Für Hitler allerdings waren die Juden „immer ein Volk mit bestimmten rassischen Eigenarten und niemals Religion“. So hatte er es bereits 1925, in Band I seines Werkes „Mein Kampf“, das zur „Bibel“ der Nationalsozialisten werden sollte, festgeschrieben. Und diese sogenannte Rasse wurde zu einer parasitären, das Blut der deutsch-arischen Rasse gefährdenden minderwertigen Rasse dekretiert. Deshalb wurden auch Kinder, die aus sogenannten „Mischehen“ hervorgingen, als minderwertig angesehen. Als „arisch“ bzw. „deutschblütig“ konnte nur gelten, wer überhaupt keine jüdischen Großeltern hatte. Demzufolge galten die zwei Kinder von Hellmann im Deutschen Reich als „Mischlinge ersten Grades“.

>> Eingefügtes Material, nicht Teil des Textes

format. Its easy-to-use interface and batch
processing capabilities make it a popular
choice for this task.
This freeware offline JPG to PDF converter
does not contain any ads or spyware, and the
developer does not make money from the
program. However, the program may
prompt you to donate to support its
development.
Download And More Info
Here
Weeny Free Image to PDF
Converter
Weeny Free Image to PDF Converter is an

In der NS-Propaganda wurden die Juden als „Untermenschen“ dargestellt, die zuerst aus dem deutschen und später aus dem europäischen „Volkskörper“ zu entfernen waren. Im Jahre 1935 hatte der „Reichsführer SS“ Heinrich Himmler, der ab 1939 auch zuständig war für die „Festigung des deutschen Volkstums“, behauptet, der Führer aller „Untermenschen“ sei der „ewige Jude“, der „das Grauen über die Menschheit“ kommen ließ.

Zunächst sollten die Juden zur legalen, später auch zur illegalen Emigration gedrängt werden. Diejenigen, die nicht emigrieren konnten oder wollten, gingen während des Kriegs in allen von Nazi-Deutschland besetzten europäischen Gebieten in die „Hitlerfalle“. Die osteuropäischen Juden wurden vor Ort ermordet und die Juden aus den besetzten Westgebieten wurden „nach dem Osten evakuiert“ oder „ausgesiedelt“, wie es in der Tarnsprache der Nazis hieß, was aber bedeutete, nach Osten deportiert, um dort ermordet zu werden.

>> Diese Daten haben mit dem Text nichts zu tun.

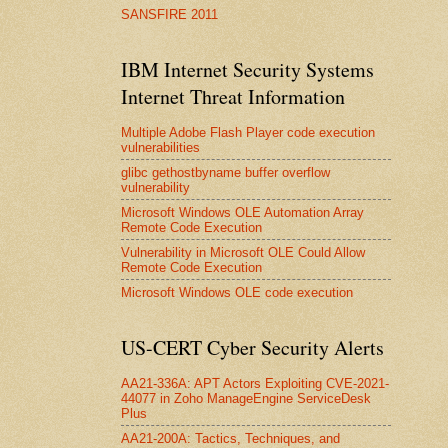
SANSFIRE 2011
IBM Internet Security Systems
Internet Threat Information
Multiple Adobe Flash Player code execution
vulnerabilities
glibc gethostbyname buffer overflow
vulnerability
Microsoft Windows OLE Automation Array
Remote Code Execution
Vulnerability in Microsoft OLE Could Allow
Remote Code Execution
Microsoft Windows OLE code execution
US-CERT Cyber Security Alerts
AA21-336A: APT Actors Exploiting CVE-2021-
44077 in Zoho ManageEngine ServiceDesk
Plus
AA21-200A: Tactics, Techniques, and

Auswanderung nach Luxemburg

Nach einer Auseinandersetzung mit einem Gauleiter wanderte Richards jüngster Bruder Ernst 1936 ebenfalls nach Argentinien aus. Obwohl über Richard Hellmann in seiner ganzen Zeit in Freiburg i. Br. in politischer Hinsicht nichts Nachteiliges bekannt geworden war3, und er zum katholischen Glauben übergetreten war, wurde auch er nun Opfer zunehmender antijüdischer Schikanen. Er wurde indirekt zur Emigration gedrängt, indem ihm der NS-Staat seine Lebensgrundlage entzog. Im Sommer 1936 musste er nämlich auf Veranlassung der Reichsschrifttumskammer sein Geschäft schließen.4

Betty Uhlmann um 1940. Die Mutter von Richard Hellmann kam am 10.11.1941 ins  Sammellager für Juden nach Fünfbrunnen. Sie starb dort am 14.1.1942.
Betty Uhlmann um 1940. Die Mutter von Richard Hellmann kam am 10.11.1941 ins  Sammellager für Juden nach Fünfbrunnen. Sie starb dort am 14.1.1942. Foto: Private Sammlung Familie Ruijs (NL)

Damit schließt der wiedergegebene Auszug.